Task: Only lines holding "nebo" are wanted; copy each of them from the records below.

Provided records:
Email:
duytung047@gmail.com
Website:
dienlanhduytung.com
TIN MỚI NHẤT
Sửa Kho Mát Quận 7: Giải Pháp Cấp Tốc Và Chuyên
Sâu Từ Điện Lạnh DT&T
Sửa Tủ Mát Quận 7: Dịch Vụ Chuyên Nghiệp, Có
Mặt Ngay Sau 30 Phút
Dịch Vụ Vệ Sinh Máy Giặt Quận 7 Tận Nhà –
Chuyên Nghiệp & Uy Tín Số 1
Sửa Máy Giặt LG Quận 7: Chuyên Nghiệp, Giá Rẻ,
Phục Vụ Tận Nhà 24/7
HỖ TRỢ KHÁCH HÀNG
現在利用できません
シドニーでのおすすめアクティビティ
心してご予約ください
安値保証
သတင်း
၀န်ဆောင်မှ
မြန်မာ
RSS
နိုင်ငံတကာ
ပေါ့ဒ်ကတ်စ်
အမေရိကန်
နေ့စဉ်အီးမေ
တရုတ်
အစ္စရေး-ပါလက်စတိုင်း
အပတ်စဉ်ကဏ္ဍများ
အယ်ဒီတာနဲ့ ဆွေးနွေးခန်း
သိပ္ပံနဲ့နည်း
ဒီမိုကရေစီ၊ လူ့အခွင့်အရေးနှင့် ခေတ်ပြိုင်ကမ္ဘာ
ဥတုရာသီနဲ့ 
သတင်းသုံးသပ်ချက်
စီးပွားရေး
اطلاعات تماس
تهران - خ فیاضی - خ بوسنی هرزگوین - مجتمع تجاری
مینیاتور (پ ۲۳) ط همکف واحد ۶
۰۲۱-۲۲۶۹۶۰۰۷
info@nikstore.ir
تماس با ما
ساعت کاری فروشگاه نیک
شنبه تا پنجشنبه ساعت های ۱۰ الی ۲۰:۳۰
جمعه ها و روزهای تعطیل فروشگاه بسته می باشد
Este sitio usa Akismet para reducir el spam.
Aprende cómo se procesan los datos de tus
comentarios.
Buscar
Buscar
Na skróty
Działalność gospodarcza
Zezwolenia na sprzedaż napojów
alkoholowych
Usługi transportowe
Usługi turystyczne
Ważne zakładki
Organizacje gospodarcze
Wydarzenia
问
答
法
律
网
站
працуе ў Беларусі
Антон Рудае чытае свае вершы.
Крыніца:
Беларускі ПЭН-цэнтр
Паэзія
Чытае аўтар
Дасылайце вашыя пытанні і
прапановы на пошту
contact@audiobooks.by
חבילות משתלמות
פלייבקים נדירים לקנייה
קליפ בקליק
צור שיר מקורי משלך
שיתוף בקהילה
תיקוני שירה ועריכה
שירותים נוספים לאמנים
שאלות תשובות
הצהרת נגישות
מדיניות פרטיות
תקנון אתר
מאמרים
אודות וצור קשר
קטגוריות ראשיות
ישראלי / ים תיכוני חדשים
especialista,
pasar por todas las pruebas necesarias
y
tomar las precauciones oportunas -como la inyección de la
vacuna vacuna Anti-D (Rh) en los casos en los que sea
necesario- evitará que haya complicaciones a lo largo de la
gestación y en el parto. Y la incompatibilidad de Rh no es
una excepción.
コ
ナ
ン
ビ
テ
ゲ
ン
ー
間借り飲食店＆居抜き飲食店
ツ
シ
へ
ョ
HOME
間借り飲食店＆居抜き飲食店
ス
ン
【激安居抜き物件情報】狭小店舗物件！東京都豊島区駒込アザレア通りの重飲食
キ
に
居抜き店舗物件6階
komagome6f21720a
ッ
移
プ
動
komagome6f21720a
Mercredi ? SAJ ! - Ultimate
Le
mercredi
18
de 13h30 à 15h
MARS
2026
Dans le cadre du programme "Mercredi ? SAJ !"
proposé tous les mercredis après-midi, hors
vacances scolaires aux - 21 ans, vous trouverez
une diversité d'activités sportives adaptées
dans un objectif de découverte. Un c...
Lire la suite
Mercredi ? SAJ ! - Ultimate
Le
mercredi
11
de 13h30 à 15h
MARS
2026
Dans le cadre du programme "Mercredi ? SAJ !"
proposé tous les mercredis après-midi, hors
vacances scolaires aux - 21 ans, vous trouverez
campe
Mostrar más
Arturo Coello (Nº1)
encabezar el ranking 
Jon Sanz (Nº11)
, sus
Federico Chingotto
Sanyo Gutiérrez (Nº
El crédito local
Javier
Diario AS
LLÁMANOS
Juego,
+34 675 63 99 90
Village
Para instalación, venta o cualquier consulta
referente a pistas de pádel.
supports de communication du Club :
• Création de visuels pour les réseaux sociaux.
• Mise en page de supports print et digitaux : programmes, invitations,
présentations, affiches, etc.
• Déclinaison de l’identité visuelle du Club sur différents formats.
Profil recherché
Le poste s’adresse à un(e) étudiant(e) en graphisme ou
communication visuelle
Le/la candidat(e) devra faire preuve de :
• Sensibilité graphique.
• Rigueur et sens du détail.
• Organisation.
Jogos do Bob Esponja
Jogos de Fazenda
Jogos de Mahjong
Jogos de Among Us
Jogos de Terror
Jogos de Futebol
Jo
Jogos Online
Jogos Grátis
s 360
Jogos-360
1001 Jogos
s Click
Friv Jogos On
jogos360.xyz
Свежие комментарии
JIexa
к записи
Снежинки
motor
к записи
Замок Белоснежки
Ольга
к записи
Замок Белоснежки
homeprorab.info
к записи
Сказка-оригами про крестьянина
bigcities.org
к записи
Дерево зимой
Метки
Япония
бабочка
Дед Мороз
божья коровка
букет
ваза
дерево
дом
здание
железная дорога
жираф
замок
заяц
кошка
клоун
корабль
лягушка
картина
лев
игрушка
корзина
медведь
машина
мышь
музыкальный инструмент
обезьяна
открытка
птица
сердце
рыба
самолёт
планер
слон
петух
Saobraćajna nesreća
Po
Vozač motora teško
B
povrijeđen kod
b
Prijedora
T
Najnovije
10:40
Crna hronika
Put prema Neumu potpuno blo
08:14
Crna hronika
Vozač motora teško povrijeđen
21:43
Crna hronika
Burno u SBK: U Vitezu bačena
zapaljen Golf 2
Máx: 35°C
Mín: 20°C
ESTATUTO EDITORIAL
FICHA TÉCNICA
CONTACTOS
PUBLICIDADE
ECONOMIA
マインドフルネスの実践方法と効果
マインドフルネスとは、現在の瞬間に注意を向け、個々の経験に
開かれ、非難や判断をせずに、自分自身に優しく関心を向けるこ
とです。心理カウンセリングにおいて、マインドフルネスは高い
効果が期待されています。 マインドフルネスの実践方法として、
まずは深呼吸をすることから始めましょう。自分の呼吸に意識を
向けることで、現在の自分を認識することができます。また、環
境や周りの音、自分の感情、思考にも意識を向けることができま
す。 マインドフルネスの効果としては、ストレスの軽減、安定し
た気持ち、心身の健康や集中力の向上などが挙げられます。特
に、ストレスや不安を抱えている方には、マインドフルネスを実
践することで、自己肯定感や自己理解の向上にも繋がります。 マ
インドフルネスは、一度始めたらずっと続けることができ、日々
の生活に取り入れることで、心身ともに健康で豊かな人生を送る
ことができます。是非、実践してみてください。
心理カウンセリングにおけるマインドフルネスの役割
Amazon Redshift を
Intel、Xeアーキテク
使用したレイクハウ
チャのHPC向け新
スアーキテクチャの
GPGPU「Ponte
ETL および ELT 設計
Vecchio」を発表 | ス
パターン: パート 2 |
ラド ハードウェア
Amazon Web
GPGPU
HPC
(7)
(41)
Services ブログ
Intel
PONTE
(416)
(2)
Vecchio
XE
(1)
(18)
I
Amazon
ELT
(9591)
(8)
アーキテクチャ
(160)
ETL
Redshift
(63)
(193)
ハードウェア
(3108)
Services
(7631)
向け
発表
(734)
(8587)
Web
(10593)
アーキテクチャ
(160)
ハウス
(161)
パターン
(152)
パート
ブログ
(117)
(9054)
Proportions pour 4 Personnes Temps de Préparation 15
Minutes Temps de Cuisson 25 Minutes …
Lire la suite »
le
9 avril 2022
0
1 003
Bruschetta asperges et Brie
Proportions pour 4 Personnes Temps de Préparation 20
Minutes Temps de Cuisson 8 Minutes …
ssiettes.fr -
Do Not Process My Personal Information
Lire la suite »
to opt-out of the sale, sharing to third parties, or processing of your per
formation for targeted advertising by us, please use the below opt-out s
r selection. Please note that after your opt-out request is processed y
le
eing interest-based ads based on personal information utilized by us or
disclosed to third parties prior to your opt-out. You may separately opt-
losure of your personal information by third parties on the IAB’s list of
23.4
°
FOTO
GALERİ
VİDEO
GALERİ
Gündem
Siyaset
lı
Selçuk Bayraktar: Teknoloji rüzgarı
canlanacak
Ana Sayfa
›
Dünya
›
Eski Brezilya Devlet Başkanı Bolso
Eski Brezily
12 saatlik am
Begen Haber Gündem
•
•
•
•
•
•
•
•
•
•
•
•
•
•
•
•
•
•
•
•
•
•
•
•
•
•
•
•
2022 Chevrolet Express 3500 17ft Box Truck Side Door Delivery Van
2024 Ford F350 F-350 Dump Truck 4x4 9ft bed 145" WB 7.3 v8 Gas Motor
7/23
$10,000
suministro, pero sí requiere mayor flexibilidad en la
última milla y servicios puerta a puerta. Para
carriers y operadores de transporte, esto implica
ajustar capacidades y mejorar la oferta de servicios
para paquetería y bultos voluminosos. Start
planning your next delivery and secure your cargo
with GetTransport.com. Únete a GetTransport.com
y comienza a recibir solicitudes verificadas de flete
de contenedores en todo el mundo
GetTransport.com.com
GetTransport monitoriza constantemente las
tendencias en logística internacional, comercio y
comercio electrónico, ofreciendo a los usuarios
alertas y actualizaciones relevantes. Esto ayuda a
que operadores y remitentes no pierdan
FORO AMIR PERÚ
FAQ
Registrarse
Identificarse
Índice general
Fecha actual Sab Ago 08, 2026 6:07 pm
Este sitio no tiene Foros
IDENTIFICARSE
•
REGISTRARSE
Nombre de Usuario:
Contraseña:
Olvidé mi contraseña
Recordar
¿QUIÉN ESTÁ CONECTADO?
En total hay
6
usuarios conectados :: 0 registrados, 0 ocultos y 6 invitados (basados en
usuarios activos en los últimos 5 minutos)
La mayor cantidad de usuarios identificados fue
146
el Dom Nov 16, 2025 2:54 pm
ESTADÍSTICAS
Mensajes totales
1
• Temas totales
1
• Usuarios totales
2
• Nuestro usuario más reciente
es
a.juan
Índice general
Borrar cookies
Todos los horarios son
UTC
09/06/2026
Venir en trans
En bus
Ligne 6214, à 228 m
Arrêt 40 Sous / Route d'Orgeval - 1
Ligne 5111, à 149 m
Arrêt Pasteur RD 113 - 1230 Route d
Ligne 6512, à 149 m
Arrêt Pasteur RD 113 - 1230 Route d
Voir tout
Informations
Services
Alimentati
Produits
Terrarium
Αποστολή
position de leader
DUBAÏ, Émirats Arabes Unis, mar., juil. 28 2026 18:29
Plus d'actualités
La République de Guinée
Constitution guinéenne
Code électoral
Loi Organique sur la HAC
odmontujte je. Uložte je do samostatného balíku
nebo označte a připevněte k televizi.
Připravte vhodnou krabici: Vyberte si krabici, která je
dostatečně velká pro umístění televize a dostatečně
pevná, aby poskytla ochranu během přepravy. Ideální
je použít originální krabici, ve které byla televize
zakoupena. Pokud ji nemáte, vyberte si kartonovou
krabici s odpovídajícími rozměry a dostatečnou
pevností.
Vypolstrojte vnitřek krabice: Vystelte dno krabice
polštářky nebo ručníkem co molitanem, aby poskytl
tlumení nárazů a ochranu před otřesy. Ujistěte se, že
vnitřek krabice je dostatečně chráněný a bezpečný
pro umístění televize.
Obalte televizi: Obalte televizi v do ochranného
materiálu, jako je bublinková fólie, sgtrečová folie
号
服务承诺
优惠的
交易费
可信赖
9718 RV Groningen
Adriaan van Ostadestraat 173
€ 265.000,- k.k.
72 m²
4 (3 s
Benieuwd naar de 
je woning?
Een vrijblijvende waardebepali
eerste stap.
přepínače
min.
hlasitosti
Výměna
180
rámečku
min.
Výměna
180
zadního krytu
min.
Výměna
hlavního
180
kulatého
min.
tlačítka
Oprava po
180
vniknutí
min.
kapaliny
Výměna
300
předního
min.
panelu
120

Solution for this task:
nebo označte a připevněte k televizi.
polštářky nebo ručníkem co molitanem, aby poskytl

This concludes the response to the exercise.